Certes, la recherche s’est beaucoup développée ces dernières années. Ainsi les Beaux-Arts de Paris et les Arts déco de Paris font partie de SACRe, formation doctorale de la fondation Paris Sciences et Lettres, qui réunit des établissements prestigieux (ENS, Collège de France…). "Mais il faut que la recherche nourrisse la formation des étudiants de manière plus explicite", souligne l’Aeres.

Les autres chantiers des écoles d’art du ministère de la Culture

Ces établissements ont d’autres challenges à relever dans les années qui viennent. EducPros en a retenu cinq :

– Des effectifs trop faibles.
Les Beaux-Arts de Paris ne comptent que 556 étudiants, et ceux de Biarritz 55 seulement. "La Direction générale de la création artistique réfléchit à des rapprochements entre écoles afin d’atteindre une taille critique, garantie de leur visibilité, du développement des relations internationales et de la recherche, et, dans certains cas, de leur viabilité", soulignait le rapport de la Cour des comptes sur les Beaux-Arts de Paris en février 2014. Les Beaux-Arts de Perpignan ont fermé leur première année d'études à la rentrée 2014 faute d'élèves en nombre suffisant.

– Une absence de stratégie d’admission commune.
Aucune des trois grandes parisiennes (Ensci, Ensba et Ensad) n’est sur le site APB. "Certaines en province ont intégré le site pour se retirer l’année suivante", remarque Bernard Koehret, maître d’œuvre du site d’inscription en ligne. En Grande-Bretagne, les écoles d’art sont toutes sur Ucas (l’équivalent anglais d'APB).

– Un manque de moyens.

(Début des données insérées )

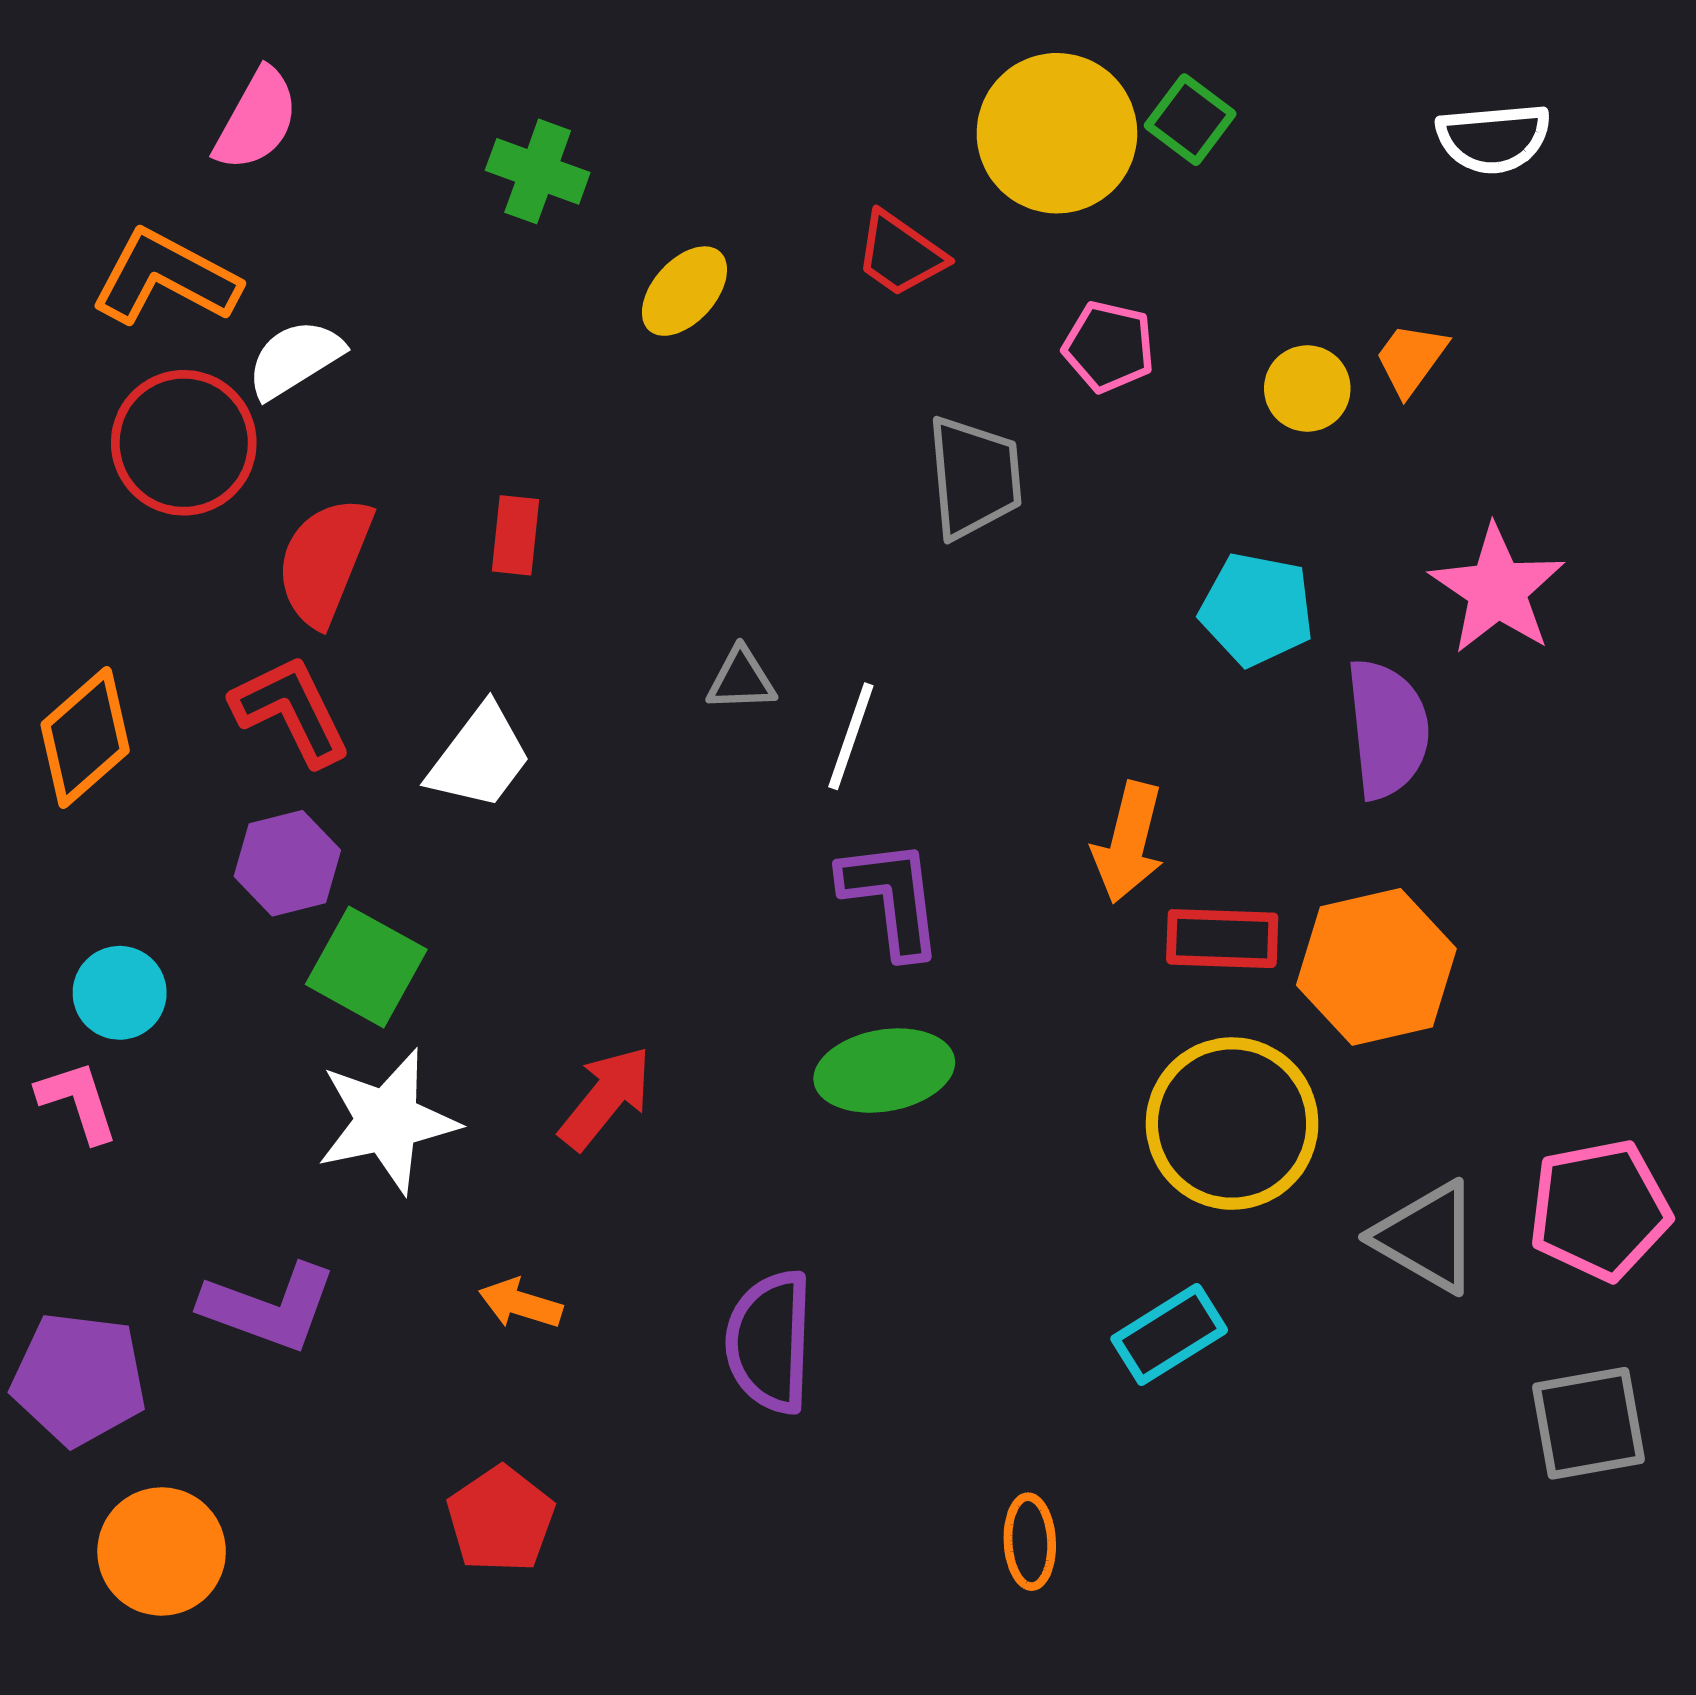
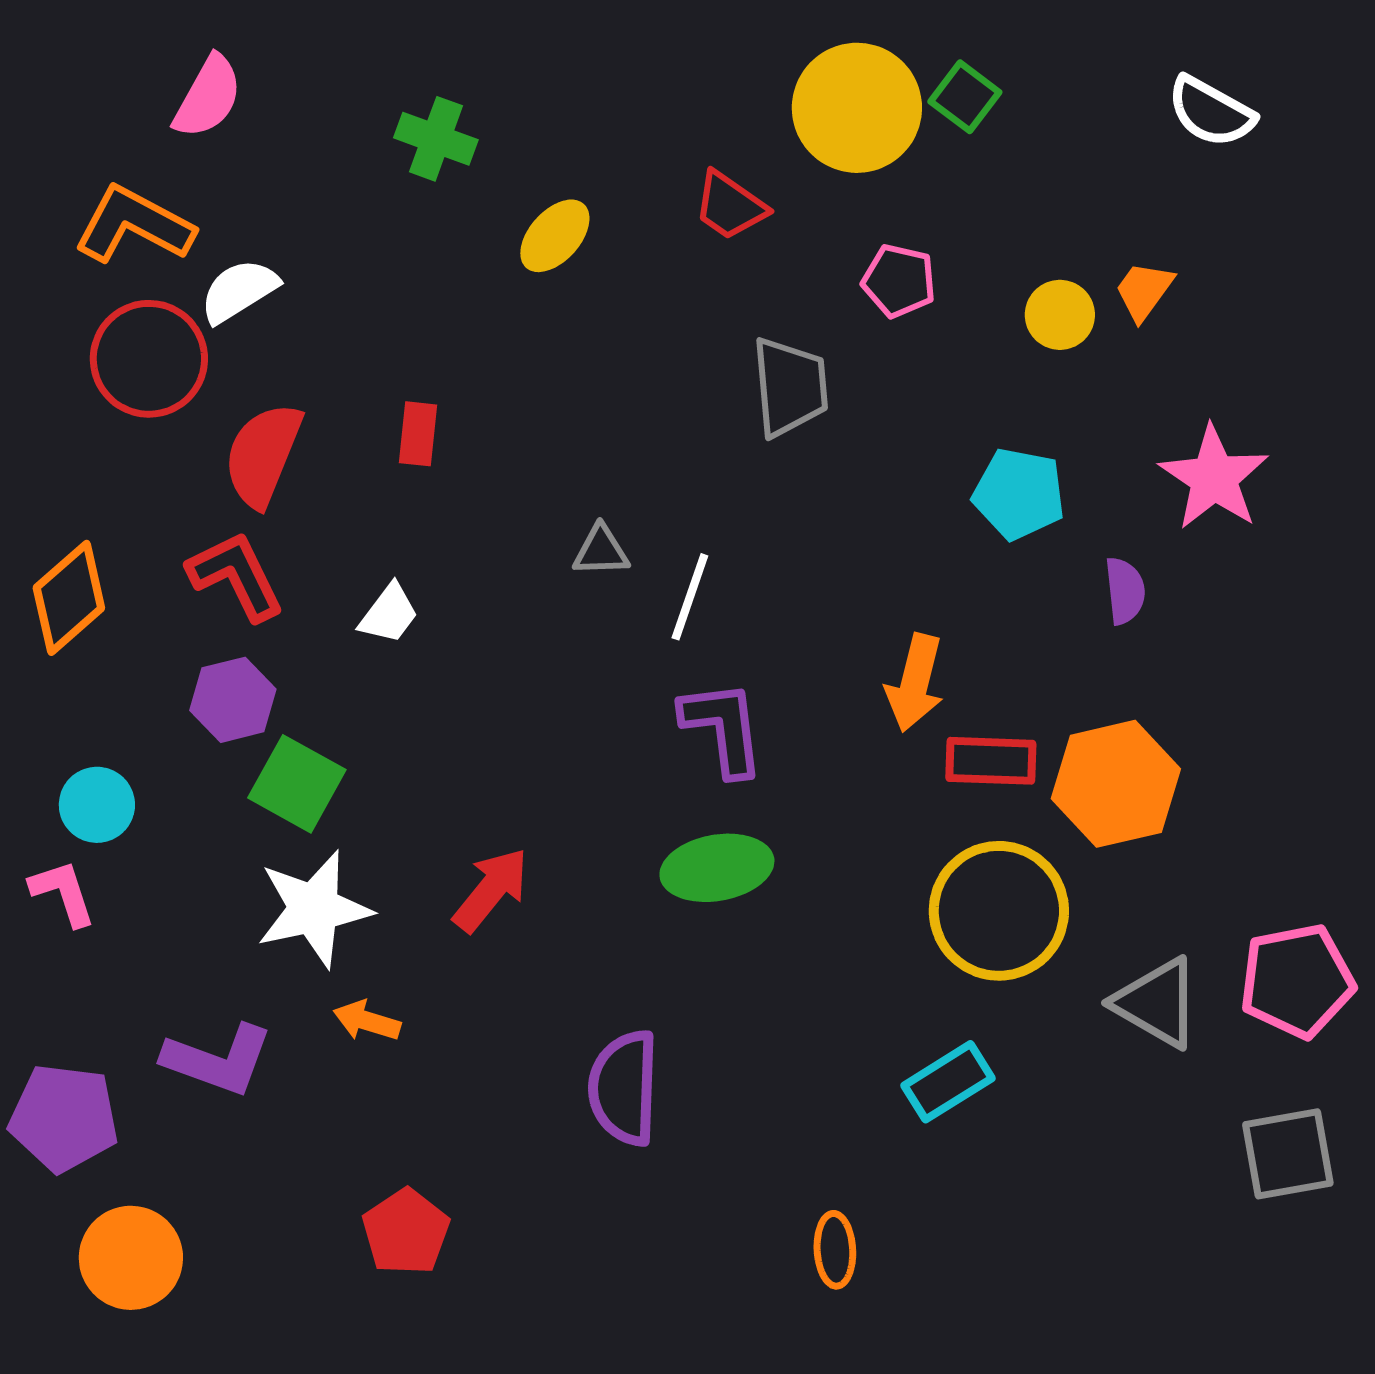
white semicircle: (1494, 138) -> (1211, 112), turned 34
purple semicircle: (1387, 729) -> (1125, 591), size x0.6
white trapezoid: (480, 757) -> (389, 614), size x0.7
orange arrow: (520, 1304) -> (367, 1021), moved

Comme le soulignait les sénateurs qui ont auditionné le directeur des Beaux-Arts de Paris, il faut trouver des fonds propres et ne pas compter que sur l’État. Quant aux écoles territoriales, les municipalités rechignent de plus en plus à les financer. Celle de Rueil-Malmaison (Hauts-de-Seine) a fermé en 2011 et celle de Perpignan est en sursis. "La volonté politique locale est déterminante", souligne l'Andea (Association nationale des écoles d'art).

– La concurrence des écoles privées.
Dans le palmarès de l’Etudiant, l’Esag Penninghen arrive deuxième des écoles préférées des pros en graphisme, juste après l’école Estienne, une école d’art de la ville de Paris. Les Arts déco ne sont que troisième et les Beaux-Arts de Paris n’arrivent que sixième, après l’ECV, une école privée.

Un manque de stratégie de la part du ministère de la Culture. "Il faudrait sans doute qu’il y ait une direction dédiée à l’enseignement supérieur artistique au ministère de la Culture, ce qui n’est pas le cas, d’où une impression de flottement, un manque de stratégie d’ensemble, de soutien ministériel aussi", affirme un ancien directeur d'école.
Des écoles d’art en ébullition
Les étudiants en école d’art n'ont pas failli à leur réputation. Les rebellions se sont succédé ces dernières années.

À Avignon, en 2012, les étudiants ont débarqué le directeur, accusé de harcèlement sexuel.

Aux Arts déco de Paris, le ministère de la Culture n'a pas soutenu la directrice Geneviève Gallot, qui a préféré partir à la suite d'une fronde menée par une poignée d'étudiants et de professeurs. Leur principale revendication: être écoutés de la direction.

En 2014, aux Beaux-Arts de Paris, les assemblées générales se sont multipliées et des étudiants ont réclamé la tête du directeur, en vain cette fois. "La fermeture des ateliers au profit de la société Ralph Lauren, qui avait privatisé les bâtiments classés de l’école, avait fini par exaspérer les étudiants", raconte le responsable du BDE (bureau des étudiants).

Des troubles ont aussi eu lieu en 2014 aux Beaux-Arts de Bordeaux.

À l’Ensci, les étudiants ont récemment ouvert un blog pour dénoncer l’absence d’ambition pédagogique de l’école.
Les écoles d’arts plastiques du ministère de la Culture en bref
Chiffres : 11.000 étudiants, dans 45 écoles supérieures d’art, 35 écoles territoriales et 10 établissements publics nationaux.
Réseau : Andea (Association nationale des écoles d’art). Président : Emmanuel Tibloux, directeur de l'École nationale supérieure des Beaux-Arts de Lyon.
Diplômes : DNAP (bac +3), DNSEP (bac +5), diplôme d’établissement (grade de master).
Ministères de tutelle : ministère de la Culture et, depuis 2012, secrétariat d'État à l'Enseignement supérieur et à la Recherche, et ministère de l’industrie (pour l’Ensci).